# Lawn Cam



## ahartzell (May 18, 2017)

Anyone else ever get the urge to have a camera dedicated to look at their lawn....like a sleeping toddler? I've been on vacation a week and my lawn could be green, brown or purple for all I know. But it's too weird to text my neighbors and ask for a pic of the lawn :lol:


----------



## Spammage (Apr 30, 2017)

:blush: +1...Yep, I have a problem.


----------



## MarkV (Mar 22, 2017)

Just get some security cameras. Kill 3 birds with 1 stone. Security/kid watching/lawn watching.


----------



## Redtenchu (Jan 28, 2017)

MarkV is correct. But a few guys have this with the secondary purpose as home security.


----------



## Pete1313 (May 3, 2017)

My co-worker's lawn, that I renovated 2 years ago, has a camera pointed right at it. Lately he has been showing me the video of it at work. I think he is doing it to rub it in since he knows mine is dead.


----------



## Redtenchu (Jan 28, 2017)

Pete1313 said:


> My co-worker's lawn, that I renovated 2 years ago, has a camera pointed right at it. Lately he has been showing me the video of it at work. I think he is doing it to rub it in since he knows mine is dead.


Hahaha


----------



## Ware (Jan 28, 2017)

MarkV said:


> Just get some security cameras. Kill 3 birds with 1 stone. Security/kid watching/lawn watching.


Agree.
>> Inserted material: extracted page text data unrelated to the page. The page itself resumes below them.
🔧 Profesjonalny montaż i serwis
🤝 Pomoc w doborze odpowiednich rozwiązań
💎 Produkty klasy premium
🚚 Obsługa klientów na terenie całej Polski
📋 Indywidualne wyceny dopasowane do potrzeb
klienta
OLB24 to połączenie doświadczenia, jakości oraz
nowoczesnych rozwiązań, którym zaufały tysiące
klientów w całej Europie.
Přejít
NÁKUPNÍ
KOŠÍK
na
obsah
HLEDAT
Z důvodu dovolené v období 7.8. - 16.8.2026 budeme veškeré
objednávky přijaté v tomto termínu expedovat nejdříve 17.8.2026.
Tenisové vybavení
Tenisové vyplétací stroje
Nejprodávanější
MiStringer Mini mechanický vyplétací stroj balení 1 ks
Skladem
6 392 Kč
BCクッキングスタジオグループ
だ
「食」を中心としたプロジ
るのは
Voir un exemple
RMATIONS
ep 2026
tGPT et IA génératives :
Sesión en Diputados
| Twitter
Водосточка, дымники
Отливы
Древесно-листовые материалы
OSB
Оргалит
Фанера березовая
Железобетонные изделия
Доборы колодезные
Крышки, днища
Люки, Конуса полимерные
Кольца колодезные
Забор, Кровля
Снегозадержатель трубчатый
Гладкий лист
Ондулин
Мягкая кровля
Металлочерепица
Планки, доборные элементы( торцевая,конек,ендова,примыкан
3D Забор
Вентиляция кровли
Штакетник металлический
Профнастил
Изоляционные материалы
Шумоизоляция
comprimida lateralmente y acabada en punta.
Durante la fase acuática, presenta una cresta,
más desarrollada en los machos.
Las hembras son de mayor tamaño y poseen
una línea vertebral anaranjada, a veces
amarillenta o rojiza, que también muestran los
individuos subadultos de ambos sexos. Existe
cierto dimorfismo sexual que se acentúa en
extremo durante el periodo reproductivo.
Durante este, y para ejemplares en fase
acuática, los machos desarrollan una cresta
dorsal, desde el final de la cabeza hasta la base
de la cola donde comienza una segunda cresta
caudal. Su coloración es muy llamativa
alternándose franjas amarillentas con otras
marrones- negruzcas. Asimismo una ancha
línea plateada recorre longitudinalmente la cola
Here is a thread. :thumbup:


----------



## ajmikola (Feb 18, 2017)

Ditto


----------



## j4c11 (Apr 30, 2017)

Ware said:


> Agree.


When is the live 24x7 youtube feed of your lawn coming out


----------



## ericgautier (Apr 22, 2017)

Spammage said:


> :blush: +1...Yep, I have a problem.


 :lol: I check on mine a few times a day. :thumbup:


----------